Though, oncogenic mutations in p110α are common, such mutations in other class IA PI3Ks, p110β and p110δ, are not common (Bader et al., 2005; Samuels et al., 2004). The p85α subunit besides interacting and regulating p110α, can also heterodimerize with p110β and p110δ and regulate their activity (Chantry et al., 1997; Engelman et al., 2006; Hu et al., 1993; Vanhaesebroeck et al., 2005). Consistent with this, as observed with p110α, we found that the p85α mutants were able to interact and stabilize both p110β and p110δ. However, the p85α mutants were impaired in the ability to negatively regulate p110β and p110δ activity. This is supported by our structural modeling and the proposal in a recent review (Amzel et al., 2008) that suggest the presence of a conserved set of regulatory interactions between p110-C2 iSH2-p85α across all the three class IA PI3Ks. Our findings indicated that mutations in p85α could serve as a global mechanism for deregulation of class IA PI3K activity in cancers. This is consistent with the emerging role of p110β and p110δ in cancer (Kang et al., 2006; Zhao and Vogt, 2008).
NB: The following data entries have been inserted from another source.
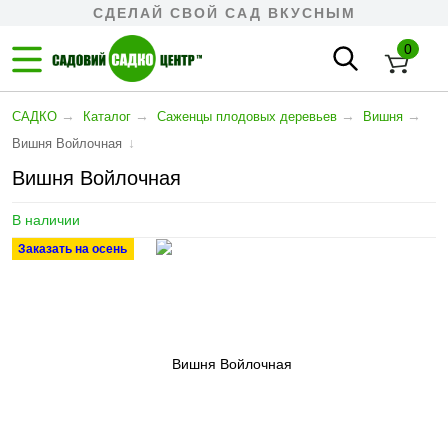
СДЕЛАЙ СВОЙ САД ВКУСНЫМ
0
→
→
→
→
САДКО
Каталог
Cаженцы плодовых деревьев
Вишня
↓
Вишня Войлочная
Вишня Войлочная
В наличии
Заказать на осень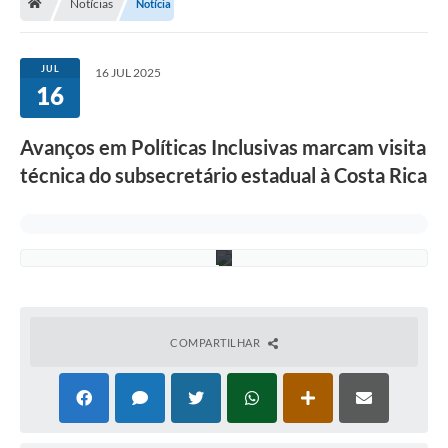
e
Notícias
Notícia
E
s
p
o
JUL
16 JUL 2025
r
16
t
e
e
Avanços em Políticas Inclusivas marcam visita
C
u
técnica do subsecretário estadual à Costa Rica
l
t
u
r
a
COMPARTILHAR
Besides deregulation of class IA PI3K activity by the p85α mutants, the impact of the p85α mutations on p110-independent p85α functions (Garcia et al., 2006; Taniguchi et al., 2006), the role of the additional p85α mutants, and the activity of co-occurring p85α/p110α double mutant enzymes may all contribute to pathogenesis and remains to be explored. In gliomas, where p110α mutations are not common (Bader et al., 2005), our data on the function of p85α mutations indicates that such mutants may play a major route for PI3K pathway activation, besides PTEN inactivation (Parsons et al., 2008; TCGA, 2008; Yin and Shen, 2008).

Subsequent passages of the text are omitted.